- O ministro das Relações Exteriores da Hungria, Péter Szijjártó, vai faltar à próxima reunião informal de assuntos externos em Luxemburgo, após a derrota do governo de Viktor Orbán.
- O primeiro-ministro eleito, Péter Magyar, acusou Szijjártó de destruir documentos sensíveis relacionados às sanções à Rússia; o ministério afirmou que somente cópias em papel foram destruídas e nenhum dado foi perdido.
- Szijjártó ficou no centro de controvérsias por suas ligações com o ministro russo Sergey Lavrov, incluindo tentativas de remover empresários russos das listas de sanções da União Europeia.
- Vazamentos mostram chamadas entre Szijjártó e Lavrov durante encontros da UE, com o ministro dizer que as conversas ocorreram em momentos diferentes e negar violações de regras.
- Desde as eleições, em meio a acusações e controvérsias, Szijjártó tem se mantido afastado da atuação pública enquanto Magyar assume o governo e pede preservação de arquivos relevantes.
Péter Szijjártó, ministro das Relações Exteriores da Hungría, não participará da próxima reunião de assuntos exteriores em Luxemburgo, após a derrota do governo de Viktor Orbán. A informação foi confirmada por diplomatas da UE à Euronews; o gabinete do chanceler não respondeu a pedidos de comentário.
O primeiro-ministro político de Orbán, que venceu as eleições no domingo passado, também anunciará que não participará da Cúpula Informal da UE em Chipre na próxima semana. O afastamento de Szijjártó ocorre em meio a controvérsias em torno de seus laços com a Rússia.

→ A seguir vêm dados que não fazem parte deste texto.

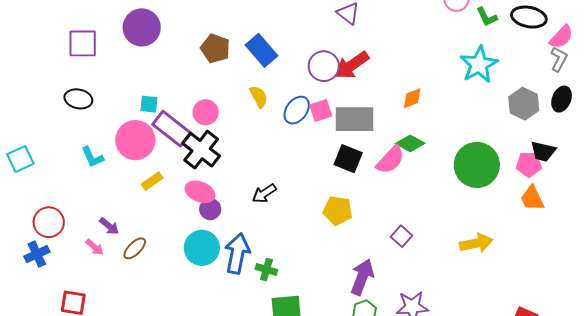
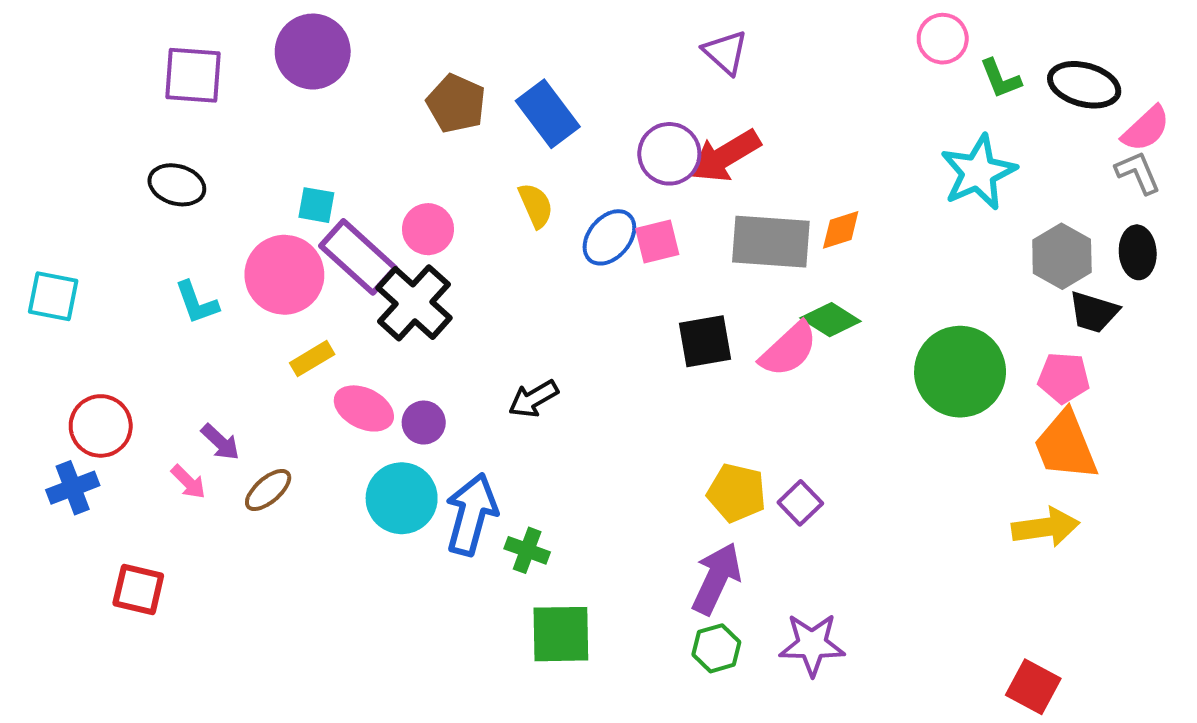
gray L-shape: (559, 59) -> (1138, 173), turned -55
black ellipse: (562, 99) -> (1138, 252), turned -30
gray rectangle: (354, 119) -> (771, 242), moved
black trapezoid: (543, 151) -> (1094, 312), moved
cyan square: (20, 159) -> (53, 296), turned 32
black square: (348, 159) -> (705, 341), turned -36
pink ellipse: (200, 192) -> (364, 408), moved
orange trapezoid: (532, 198) -> (1066, 446), size x1.4
yellow pentagon: (338, 211) -> (737, 493), moved
yellow arrow: (476, 243) -> (1045, 527), moved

Szijjártó ficou no centro de críticas durante a campanha, com a divulgação de gravações e transcrições que sugerem relações estreitas com Moscou. Entre os relatos, houve alegações de que ele ajudaria a remover empresários russos da lista de sanções da UE e contatos com autoridades russas durante momentos-chave de sombreamentos europeus.
Um afastamento público foi acompanhado por relatos sobre o sumiço do ministro do radar público, incluindo as redes sociais, onde ele costumava manter forte atividade. Na sequência, o gabinete do futuro premiê, Péter Magyar, classificou como grave a suposta destruição de documentos sensíveis ligados às sanções à Rússia.
Mudanças no comando e resposta oficial
Magyar e sua assessora de relações exteriores, Anita Orbán, pediram que os arquivos relevantes sejam preservados. O Ministério das Relações Exteriores negou as acusações, afirmando que apenas cópias em papel de arquivos eletrônicos foram destruídas e que nenhum dado foi perdido. Enquanto isso, Szijjártó enfrenta escrutínio sobre contatos secretos com Moscou.
Em março, o The Washington Post informou que o ministro fez ligações a autoridades russas durante intervalos de reuniões da UE em Bruxelas. Szijjártó contestou o timing e disse que as conversas ocorreram antes e depois das reuniões, negando violar regras e definindo como envolvimento diplomático. A Rússia permanece sob sanções da UE.
Outras reportagens de abril mostraram gravações de uma ligação entre Szijjártó e Sergey Lavrov, na qual o ministro húngaro ofereceu ajuda para remover a irmã de um empresário russo das listas de sanções da UE, a pedido de Lavrov. As informações foram recebidas com ceticismo por parte de críticos.